Но вот, в этом году радостный день Благовещения совпал с самым трагическим воспоминанием христианства – Крестом. И в этот самый вечер, когда счастливые напевы в церквах говорят об Ангеле с лилиями, слетевшем к Пречистой Деве, – при рыдающих звуках «Святый Боже» на середину церкви выносится крест, символ нашего спасения, но и символ Божественной вольной муки и человеческого покорного страдания.

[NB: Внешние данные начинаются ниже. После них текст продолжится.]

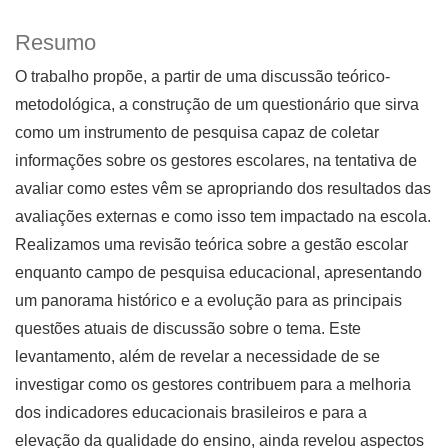
Resumo
O trabalho propõe, a partir de uma discussão teórico-
metodológica, a construção de um questionário que sirva
como um instrumento de pesquisa capaz de coletar
informações sobre os gestores escolares, na tentativa de
avaliar como estes vêm se apropriando dos resultados das
avaliações externas e como isso tem impactado na escola.
Realizamos uma revisão teórica sobre a gestão escolar
enquanto campo de pesquisa educacional, apresentando
um panorama histórico e a evolução para as principais
questões atuais de discussão sobre o tema. Este
levantamento, além de revelar a necessidade de se
investigar como os gestores contribuem para a melhoria
dos indicadores educacionais brasileiros e para a
elevação da qualidade do ensino, ainda revelou aspectos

И мне кажется, что вот это смешение радости и горя, скорби и ликования, муки и счастья есть не случайное явление, а глубокохарактерная черта христианства.

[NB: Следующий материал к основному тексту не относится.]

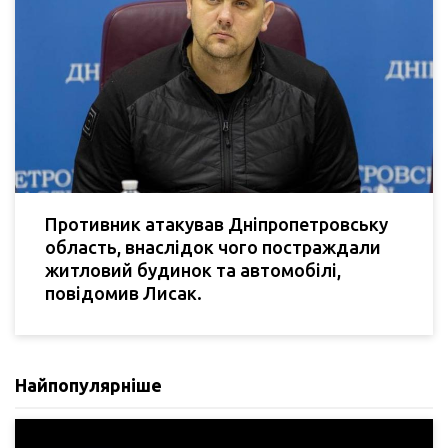
Противник атакував Дніпропетровську
область, внаслідок чого постраждали
житловий будинок та автомобілі,
повідомив Лисак.
Найпопулярніше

Да, Господь искупил нас, снял проклятье, попрал смерть. Но всё это достигнуто высокою, страшною ценою Его муки. Память о Голгофе, призрак распятого Бога, крик: «Стражду!» – как бы преследуют всякого христианина, внося тень грусти во все Его радости. И, дав нам возможность победы над злом, Христос не упразднил зла и, Сам заслужив нам счастье безмерно тяжким подвигом и жертвою, и нам завещал тот же труд, те же жертвы и тот же крест.

Чрез земную муку мы прозреваем будущее счастье.

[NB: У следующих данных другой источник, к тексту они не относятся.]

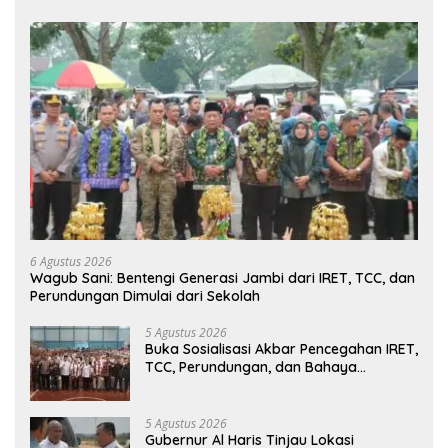
6 Agustus 2026
Wagub Sani: Bentengi Generasi Jambi dari IRET, TCC, dan
Perundungan Dimulai dari Sekolah
5 Agustus 2026
Buka Sosialisasi Akbar Pencegahan IRET,
TCC, Perundungan, dan Bahaya
Narkoba di Bungo, Gubernur Al Haris:
“Kalau anak-anakku bisa jaga diri, 60%
masa depan sudah ada di tangan”
5 Agustus 2026
Gubernur Al Haris Tinjau Lokasi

Но это счастье еще далеко:

 
Жизнь наша – крест
В цветах весны прелестной.
 

Для самой Богоматери радость Благовещения сменилась вскоре крестом, который Она несла всю Свою жизнь, до успения. И нам, слышащим весть отрады, освобождения и радости, сколько нужно перестрадать, прежде чем мы вернемся в свое счастливое отечество!

Земные скорби, испытания, потери, разочарования, разлуки – наш земной удел.

– Мы сгибаемся под тяжестью земных крестов. И счастлив тот, кто среди стонов чужого и собственного горя слышит ангельское приветствие: «Радуйся, Господь с Тобою!»

Страстная неделя

Вербная суббота

Еще с пятницы появляются на улицах торговцы с вербами, и во всех городах на главной площади устраивается большой вербный базар, называемый в просторечии «Вербы».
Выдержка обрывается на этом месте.